A insatisfação com a liderança de Damiba também ganhou nova camada no início deste mês, quando ao menos 35 civis morreram no norte do país depois que um comboio de veículos atingiu uma bomba escondida na estrada. Depois, nesta terça (27), 11 soldados morreram em uma emboscada na província de Soum.
Apenas nos primeiros seis meses deste ano, segundo monitoramento da ONG americana Localização dos Conflitos Armados, grupos ligados à Al Qaeda e ao Estado Islâmico (EI) realizaram mais de 400 ataques em dez regiões de Burkina Fasso. Consequência direta da violência, quase 2 milhões de pessoas -10% da população- foram deslocadas pelo conflito, de acordo com o Conselho Norueguês para Refugiados.
Ainda que tenha assumido o poder por meio de um golpe, Damiba discursou, na última semana, na Assembleia-Geral da ONU, em Nova York. A líderes mundiais o burquinense falou sobre a violência jihadista, mas também buscou justificar o golpe. "Era necessário e indispensável; acima de tudo, uma questão de sobrevivência."
O golpe de janeiro foi condenado pela União Africana (UA) e pela Comunidade Econômica dos Estados da África Ocidental. Também recebeu críticas do secretário-geral da ONU, o português António Guterres. Mas outros fóruns, como o Conselho de Direitos Humanos das Nações Unidas, adotaram postura branda -em parte devido à atuação da Rússia, que busca crescer a presença no país africano.
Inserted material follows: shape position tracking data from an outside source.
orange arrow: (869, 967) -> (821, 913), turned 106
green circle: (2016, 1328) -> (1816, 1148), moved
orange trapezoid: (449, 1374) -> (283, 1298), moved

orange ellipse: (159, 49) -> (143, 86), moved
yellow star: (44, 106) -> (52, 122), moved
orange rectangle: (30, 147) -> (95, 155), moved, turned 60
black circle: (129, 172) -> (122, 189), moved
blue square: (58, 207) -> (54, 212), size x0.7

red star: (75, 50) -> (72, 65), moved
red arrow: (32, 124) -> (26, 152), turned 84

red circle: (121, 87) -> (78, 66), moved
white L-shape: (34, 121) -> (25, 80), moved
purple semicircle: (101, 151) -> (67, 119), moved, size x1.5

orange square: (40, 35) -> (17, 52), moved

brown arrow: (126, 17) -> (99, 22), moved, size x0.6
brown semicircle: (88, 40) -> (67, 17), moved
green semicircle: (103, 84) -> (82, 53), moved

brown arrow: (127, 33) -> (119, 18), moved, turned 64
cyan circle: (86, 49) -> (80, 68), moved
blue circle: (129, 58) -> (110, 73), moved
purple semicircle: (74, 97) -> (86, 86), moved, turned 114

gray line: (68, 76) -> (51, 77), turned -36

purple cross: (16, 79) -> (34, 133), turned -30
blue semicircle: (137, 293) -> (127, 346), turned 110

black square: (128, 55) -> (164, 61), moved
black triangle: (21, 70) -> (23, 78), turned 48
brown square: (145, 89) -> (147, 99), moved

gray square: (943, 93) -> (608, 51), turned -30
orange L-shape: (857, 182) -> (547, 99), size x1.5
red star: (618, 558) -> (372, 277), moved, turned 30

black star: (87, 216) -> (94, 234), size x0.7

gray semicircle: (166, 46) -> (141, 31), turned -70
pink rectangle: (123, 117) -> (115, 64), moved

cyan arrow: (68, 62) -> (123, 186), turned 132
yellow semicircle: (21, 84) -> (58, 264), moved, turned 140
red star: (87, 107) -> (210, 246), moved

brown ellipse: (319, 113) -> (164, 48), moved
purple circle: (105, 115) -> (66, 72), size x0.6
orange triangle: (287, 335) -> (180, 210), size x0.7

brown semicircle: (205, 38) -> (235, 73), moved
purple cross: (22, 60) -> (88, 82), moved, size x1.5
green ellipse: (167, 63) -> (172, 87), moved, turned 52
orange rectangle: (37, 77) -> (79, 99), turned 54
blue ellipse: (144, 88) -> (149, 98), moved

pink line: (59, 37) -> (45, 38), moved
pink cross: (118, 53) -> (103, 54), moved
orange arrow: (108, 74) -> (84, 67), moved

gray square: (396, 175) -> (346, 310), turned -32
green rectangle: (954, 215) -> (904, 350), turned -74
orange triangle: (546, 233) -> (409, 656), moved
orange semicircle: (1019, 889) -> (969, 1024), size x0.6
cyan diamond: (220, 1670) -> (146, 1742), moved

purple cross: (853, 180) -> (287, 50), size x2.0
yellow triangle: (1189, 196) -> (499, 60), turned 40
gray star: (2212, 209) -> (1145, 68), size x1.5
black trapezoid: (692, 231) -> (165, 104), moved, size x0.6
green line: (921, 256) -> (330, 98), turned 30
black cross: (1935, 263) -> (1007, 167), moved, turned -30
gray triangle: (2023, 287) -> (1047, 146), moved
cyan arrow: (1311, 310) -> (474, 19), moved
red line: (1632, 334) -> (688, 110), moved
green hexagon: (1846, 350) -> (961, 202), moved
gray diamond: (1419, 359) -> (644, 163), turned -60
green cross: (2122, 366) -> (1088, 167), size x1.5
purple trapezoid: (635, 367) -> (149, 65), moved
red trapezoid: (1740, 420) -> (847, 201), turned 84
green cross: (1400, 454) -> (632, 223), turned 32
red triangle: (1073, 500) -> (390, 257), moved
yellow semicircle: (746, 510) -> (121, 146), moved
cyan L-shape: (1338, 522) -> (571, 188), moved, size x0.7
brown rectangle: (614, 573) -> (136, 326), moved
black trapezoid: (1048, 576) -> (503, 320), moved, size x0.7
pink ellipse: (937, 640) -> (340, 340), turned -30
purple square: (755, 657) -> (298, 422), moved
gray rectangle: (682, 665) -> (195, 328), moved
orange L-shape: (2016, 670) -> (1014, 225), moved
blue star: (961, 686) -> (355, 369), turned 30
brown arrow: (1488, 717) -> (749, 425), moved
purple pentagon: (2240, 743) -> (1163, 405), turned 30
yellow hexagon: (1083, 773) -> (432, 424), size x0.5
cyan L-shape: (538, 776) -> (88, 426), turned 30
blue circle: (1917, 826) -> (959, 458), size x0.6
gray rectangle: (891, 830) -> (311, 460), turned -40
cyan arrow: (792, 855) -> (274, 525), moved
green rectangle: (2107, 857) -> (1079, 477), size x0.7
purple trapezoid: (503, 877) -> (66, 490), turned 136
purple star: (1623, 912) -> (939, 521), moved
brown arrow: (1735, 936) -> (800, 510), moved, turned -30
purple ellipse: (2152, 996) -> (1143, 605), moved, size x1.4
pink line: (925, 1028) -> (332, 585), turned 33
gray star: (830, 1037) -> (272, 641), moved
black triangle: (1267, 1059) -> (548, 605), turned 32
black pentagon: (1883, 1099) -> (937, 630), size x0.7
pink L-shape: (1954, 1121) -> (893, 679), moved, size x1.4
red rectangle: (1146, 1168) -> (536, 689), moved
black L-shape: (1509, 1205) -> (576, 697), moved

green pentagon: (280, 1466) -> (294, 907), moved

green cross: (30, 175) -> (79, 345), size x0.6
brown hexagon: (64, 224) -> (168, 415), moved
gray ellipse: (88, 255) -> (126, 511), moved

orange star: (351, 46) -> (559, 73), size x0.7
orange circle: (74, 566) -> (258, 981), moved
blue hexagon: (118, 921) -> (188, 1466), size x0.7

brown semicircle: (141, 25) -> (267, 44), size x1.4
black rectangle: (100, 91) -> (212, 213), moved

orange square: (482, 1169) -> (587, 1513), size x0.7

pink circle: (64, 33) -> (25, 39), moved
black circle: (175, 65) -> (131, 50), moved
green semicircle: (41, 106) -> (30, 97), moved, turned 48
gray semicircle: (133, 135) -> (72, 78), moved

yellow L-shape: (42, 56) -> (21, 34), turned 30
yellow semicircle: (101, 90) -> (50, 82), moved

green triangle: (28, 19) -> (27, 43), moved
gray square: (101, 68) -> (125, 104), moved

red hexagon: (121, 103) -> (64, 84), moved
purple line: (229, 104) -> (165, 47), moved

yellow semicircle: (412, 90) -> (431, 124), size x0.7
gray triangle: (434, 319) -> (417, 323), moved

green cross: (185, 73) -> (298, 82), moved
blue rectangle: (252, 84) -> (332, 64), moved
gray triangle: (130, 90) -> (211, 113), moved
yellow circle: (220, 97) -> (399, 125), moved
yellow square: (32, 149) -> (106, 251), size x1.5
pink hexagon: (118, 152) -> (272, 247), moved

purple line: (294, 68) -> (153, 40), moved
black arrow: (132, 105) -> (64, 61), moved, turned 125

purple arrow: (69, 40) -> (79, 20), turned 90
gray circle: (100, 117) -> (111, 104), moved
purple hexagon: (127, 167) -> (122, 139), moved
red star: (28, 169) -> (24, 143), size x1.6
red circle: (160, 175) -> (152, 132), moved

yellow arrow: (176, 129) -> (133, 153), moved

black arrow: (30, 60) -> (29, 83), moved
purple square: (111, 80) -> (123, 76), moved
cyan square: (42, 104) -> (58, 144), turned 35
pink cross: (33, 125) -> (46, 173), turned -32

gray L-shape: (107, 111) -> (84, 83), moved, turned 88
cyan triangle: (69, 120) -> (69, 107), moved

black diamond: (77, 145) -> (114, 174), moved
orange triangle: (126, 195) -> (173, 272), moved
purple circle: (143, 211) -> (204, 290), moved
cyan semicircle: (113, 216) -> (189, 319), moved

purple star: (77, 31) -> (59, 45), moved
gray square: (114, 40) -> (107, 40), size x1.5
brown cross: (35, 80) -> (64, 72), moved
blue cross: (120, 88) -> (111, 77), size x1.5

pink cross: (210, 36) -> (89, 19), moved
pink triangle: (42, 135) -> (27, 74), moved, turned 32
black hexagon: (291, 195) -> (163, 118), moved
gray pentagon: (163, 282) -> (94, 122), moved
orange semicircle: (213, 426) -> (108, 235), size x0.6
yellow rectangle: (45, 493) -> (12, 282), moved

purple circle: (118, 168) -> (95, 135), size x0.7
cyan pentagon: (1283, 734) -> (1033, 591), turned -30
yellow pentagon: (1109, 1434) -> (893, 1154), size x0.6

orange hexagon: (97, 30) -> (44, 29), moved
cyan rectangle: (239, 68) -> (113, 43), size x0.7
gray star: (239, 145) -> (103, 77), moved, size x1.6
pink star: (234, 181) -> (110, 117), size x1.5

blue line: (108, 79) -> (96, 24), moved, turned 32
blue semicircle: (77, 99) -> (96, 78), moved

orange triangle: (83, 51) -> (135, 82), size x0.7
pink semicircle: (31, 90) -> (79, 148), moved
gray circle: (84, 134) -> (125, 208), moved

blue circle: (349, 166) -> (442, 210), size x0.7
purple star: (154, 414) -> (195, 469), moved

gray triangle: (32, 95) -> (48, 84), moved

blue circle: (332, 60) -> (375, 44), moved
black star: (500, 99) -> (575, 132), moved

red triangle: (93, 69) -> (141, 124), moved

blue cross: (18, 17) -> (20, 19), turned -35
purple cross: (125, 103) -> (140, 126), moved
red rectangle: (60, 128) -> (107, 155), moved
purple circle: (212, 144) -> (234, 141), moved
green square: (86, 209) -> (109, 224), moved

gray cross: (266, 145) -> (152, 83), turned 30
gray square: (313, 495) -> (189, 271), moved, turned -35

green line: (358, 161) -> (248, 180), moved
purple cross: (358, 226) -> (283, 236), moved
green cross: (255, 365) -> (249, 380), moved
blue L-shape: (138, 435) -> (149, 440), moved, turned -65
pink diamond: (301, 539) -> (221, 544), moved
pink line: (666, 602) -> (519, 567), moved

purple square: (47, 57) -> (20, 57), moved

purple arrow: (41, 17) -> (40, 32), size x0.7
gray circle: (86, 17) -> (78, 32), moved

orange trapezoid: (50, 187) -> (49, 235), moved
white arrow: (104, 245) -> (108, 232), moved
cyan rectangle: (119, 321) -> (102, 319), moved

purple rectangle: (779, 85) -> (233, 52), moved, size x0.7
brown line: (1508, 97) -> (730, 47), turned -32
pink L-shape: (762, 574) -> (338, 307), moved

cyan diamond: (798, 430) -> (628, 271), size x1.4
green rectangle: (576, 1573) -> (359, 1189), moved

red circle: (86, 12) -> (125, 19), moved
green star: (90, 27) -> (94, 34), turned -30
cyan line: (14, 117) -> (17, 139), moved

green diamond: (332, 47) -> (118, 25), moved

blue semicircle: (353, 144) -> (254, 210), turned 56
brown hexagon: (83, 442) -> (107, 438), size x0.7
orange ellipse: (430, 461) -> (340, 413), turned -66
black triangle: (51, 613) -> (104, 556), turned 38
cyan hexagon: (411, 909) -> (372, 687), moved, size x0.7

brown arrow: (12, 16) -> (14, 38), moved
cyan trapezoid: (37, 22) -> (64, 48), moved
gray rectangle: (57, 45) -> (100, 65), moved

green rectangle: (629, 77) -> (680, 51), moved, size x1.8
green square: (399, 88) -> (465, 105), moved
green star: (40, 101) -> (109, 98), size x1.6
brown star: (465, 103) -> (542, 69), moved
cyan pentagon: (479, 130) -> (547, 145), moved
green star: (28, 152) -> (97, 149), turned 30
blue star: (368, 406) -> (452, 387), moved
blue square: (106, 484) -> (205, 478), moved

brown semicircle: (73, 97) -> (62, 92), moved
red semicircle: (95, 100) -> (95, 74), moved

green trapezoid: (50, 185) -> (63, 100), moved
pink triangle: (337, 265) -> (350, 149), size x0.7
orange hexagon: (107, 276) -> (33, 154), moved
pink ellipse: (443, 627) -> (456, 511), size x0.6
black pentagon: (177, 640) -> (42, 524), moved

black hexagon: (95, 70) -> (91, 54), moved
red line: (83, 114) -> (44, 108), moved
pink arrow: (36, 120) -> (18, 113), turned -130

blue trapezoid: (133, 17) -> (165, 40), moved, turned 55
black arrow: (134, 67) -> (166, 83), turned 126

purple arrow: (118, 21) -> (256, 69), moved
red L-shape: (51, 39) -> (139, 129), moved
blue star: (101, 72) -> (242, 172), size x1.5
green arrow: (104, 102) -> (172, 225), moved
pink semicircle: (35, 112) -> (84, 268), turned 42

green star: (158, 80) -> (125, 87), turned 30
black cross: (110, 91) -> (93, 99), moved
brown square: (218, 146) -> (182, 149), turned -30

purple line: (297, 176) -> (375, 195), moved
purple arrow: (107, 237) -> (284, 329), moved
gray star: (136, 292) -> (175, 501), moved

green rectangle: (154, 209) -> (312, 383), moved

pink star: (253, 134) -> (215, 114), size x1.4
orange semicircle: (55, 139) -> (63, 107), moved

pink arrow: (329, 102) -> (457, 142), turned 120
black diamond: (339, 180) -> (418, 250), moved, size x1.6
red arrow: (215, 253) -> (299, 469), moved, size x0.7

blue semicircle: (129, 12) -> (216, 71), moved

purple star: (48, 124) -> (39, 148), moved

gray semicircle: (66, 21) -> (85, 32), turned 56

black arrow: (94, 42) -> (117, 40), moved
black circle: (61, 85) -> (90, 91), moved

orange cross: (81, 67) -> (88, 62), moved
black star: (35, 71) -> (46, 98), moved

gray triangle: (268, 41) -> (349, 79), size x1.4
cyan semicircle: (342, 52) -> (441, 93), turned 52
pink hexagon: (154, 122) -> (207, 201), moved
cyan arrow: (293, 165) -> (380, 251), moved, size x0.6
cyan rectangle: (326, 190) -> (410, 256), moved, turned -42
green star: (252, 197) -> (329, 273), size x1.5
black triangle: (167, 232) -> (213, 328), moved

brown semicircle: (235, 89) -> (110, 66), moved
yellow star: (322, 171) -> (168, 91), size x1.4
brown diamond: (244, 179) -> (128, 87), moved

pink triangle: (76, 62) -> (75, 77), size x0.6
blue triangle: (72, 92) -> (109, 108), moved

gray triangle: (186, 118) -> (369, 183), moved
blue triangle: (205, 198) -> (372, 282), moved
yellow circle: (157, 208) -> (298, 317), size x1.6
Por meio de seu porta-voz, Guterres disse na ocasião que a tomada de poder era parte de uma "epidemia de golpes em todo o mundo, em especial naquela região", referindo-se ao Sahel. De fato, o número de golpes de Estado em 2021 foi o maior no mundo em duas décadas.
Burkina Fasso, após a ascensão de Damiba ao poder, somou-se a Chade, Mali e Sudão como países da região que viram governantes serem depostos por militares.